Scam of the Week: “Dhl Express” Shipping Scam Spoof

Scam Alert yellow


You’ve got mail!…or is this mail out to get you and your private information? Can you detect the warning signs of the shipping company scam currently circulating? According to the KnowBe4 Security Team at, cybercriminals are now taking to shipping-themed phishing attacks. Here’s how they do it:


While opening your email, watch out for shipping notifications that could be fraudulent.  One such scheme is sent out from “Dhl Express.” The message claims that you have something waiting for you at your local post office, and goes on to say, “To receive your parcel, Please see and check attached shipping documents.” Attached is an html file. If you open the attachment, a web page displays what appears to be a blurred-out Excel spreadsheet. Covering this blurred image is a fake Adobe PDF login window with your email address already entered in the username field. If you enter your password and click “View PDF Document,” then your email address and password will be sent straight to the scammers.

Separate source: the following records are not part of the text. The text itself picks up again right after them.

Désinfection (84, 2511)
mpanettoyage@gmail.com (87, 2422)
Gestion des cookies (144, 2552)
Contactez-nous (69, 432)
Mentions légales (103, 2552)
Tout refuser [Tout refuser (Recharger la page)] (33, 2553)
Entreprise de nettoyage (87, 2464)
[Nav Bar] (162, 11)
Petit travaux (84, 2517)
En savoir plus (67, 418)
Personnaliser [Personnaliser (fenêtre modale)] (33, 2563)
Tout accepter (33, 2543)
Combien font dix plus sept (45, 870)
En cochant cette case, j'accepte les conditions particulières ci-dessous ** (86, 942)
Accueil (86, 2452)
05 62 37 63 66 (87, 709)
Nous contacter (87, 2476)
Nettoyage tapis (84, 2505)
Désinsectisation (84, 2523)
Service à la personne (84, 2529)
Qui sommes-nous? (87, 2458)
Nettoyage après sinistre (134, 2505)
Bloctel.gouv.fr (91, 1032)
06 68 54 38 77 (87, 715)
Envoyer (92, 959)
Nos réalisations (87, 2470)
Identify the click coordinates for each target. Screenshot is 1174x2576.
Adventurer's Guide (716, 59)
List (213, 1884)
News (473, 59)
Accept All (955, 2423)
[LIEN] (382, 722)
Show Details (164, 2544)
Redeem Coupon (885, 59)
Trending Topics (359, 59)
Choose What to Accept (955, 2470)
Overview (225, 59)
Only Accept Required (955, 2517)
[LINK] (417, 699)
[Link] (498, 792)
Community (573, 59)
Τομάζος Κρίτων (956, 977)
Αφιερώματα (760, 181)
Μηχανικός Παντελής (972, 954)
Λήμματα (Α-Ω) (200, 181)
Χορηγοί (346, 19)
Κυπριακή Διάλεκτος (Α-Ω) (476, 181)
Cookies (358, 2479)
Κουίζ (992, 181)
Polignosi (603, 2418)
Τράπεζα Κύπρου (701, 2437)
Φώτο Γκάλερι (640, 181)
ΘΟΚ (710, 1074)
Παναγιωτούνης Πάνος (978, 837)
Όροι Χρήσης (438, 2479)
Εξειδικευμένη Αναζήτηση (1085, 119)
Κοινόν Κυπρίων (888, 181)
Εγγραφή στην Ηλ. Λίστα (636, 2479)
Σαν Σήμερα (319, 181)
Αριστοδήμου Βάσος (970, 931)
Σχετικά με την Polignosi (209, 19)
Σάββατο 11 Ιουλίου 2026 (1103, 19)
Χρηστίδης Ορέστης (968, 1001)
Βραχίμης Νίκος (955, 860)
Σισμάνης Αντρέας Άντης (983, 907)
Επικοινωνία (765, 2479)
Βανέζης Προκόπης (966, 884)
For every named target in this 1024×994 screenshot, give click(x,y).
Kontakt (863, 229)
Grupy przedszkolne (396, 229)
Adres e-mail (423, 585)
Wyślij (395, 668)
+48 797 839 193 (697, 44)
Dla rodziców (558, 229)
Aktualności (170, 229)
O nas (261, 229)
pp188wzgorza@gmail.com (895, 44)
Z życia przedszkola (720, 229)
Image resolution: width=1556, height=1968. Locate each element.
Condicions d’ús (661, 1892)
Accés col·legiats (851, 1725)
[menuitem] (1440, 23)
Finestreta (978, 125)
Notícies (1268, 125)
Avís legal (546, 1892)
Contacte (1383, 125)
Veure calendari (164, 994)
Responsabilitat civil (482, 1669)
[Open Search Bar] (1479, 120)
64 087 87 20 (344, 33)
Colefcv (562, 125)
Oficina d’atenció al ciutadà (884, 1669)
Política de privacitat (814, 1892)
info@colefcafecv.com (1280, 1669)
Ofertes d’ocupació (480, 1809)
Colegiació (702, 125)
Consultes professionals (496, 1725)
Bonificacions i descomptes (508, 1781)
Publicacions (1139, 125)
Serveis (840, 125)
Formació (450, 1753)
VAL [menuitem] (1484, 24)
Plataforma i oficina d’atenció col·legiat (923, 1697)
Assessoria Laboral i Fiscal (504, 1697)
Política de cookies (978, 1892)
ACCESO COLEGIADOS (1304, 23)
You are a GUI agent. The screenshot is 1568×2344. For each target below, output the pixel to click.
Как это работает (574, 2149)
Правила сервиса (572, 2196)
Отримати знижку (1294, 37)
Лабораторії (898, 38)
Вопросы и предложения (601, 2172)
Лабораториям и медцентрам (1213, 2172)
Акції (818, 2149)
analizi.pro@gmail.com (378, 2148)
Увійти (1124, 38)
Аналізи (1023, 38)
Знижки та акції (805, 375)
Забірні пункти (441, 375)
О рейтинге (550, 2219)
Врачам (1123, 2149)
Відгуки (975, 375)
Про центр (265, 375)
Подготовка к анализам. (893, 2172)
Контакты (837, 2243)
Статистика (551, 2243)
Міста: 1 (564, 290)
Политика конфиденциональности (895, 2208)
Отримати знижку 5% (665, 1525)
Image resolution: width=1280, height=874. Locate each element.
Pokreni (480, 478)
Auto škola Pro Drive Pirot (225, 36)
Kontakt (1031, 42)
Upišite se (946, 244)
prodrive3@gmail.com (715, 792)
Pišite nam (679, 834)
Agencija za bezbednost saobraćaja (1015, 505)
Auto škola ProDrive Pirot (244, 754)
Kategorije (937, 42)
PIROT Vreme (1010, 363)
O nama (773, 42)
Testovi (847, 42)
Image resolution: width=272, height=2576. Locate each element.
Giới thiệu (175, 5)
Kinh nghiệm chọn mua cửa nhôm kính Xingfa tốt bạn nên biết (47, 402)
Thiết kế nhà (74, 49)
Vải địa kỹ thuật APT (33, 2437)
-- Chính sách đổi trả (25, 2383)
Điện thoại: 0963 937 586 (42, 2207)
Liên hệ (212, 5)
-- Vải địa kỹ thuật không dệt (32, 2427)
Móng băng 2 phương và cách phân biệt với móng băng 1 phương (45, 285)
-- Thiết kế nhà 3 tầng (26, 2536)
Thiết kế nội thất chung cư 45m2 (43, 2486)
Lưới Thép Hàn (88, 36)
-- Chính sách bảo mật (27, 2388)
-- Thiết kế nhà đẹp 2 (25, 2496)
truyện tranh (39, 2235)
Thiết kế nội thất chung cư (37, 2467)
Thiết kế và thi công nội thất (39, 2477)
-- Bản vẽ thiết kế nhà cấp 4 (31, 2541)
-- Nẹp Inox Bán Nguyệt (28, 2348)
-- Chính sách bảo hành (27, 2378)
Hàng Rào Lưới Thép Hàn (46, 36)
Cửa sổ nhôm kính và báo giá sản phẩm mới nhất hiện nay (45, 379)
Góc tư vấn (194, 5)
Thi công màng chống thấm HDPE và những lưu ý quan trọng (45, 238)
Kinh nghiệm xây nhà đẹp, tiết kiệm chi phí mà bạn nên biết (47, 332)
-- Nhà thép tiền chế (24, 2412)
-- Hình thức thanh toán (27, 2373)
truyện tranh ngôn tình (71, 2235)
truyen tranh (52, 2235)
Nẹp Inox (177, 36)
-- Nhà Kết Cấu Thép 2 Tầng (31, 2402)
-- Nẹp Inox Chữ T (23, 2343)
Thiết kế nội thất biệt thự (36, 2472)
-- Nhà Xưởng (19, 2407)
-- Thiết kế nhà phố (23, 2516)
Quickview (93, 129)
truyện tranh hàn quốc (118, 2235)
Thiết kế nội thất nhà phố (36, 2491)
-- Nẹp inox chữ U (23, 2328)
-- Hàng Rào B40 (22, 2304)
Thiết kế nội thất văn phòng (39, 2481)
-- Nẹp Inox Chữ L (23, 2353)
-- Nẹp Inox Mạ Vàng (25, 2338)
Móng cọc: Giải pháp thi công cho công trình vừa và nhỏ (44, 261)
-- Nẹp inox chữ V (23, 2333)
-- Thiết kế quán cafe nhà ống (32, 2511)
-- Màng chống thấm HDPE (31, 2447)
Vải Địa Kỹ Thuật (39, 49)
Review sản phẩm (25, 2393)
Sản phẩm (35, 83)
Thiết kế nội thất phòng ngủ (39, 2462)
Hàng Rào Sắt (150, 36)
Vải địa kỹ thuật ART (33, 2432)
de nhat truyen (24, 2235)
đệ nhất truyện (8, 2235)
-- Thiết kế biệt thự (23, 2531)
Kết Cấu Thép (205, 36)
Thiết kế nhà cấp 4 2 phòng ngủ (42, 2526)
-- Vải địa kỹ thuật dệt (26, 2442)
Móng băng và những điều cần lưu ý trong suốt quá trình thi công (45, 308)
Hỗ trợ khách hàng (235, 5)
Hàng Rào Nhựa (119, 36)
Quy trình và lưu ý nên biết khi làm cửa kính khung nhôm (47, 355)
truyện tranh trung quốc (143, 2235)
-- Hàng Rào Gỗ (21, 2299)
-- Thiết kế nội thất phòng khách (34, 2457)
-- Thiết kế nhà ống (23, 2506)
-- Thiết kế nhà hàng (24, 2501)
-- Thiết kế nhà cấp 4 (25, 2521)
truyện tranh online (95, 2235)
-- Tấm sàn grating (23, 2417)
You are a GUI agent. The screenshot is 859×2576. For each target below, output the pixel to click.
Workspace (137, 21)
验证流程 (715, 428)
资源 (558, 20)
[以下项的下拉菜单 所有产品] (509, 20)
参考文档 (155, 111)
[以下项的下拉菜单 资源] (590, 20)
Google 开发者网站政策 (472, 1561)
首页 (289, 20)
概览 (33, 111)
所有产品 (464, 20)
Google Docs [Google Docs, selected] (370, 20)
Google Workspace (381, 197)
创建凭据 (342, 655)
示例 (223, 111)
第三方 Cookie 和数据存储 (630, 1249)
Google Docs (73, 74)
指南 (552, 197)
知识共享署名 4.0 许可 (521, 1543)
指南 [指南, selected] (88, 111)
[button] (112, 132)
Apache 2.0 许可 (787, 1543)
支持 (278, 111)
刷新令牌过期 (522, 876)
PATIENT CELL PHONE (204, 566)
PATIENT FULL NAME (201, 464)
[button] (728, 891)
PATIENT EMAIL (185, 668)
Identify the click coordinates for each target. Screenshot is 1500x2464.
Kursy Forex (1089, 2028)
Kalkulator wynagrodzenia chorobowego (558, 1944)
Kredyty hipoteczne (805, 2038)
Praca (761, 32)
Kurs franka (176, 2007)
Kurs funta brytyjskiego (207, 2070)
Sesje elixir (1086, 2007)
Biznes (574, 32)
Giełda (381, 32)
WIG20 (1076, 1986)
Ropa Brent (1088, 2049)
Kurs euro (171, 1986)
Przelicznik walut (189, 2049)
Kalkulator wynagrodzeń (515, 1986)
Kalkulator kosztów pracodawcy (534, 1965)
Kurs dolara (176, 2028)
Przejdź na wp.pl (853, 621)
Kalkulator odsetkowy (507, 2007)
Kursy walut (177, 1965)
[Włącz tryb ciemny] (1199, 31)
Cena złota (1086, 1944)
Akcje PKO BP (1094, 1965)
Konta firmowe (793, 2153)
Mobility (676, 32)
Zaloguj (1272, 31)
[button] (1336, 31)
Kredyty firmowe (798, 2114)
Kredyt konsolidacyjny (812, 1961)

Notice the red-flags in this scenario. Always watch for grammatical errors and capitalization. In this case, the sender name should be “DHL” instead of “Dhl.” In the body of the email, the word “Please” is in the middle of the sentence, and should be lowercase. Watch for file types. The email attachment is an .html file, but most authentic documents are shared as PDFs, spreadsheets or word documents. HTML files are designated to be opened in web browsers, much like a link to a website.  Also keep your eyes out for anything unusual. An Adobe PDF login window appearing to block a Microsoft Excel file is not at all commonplace.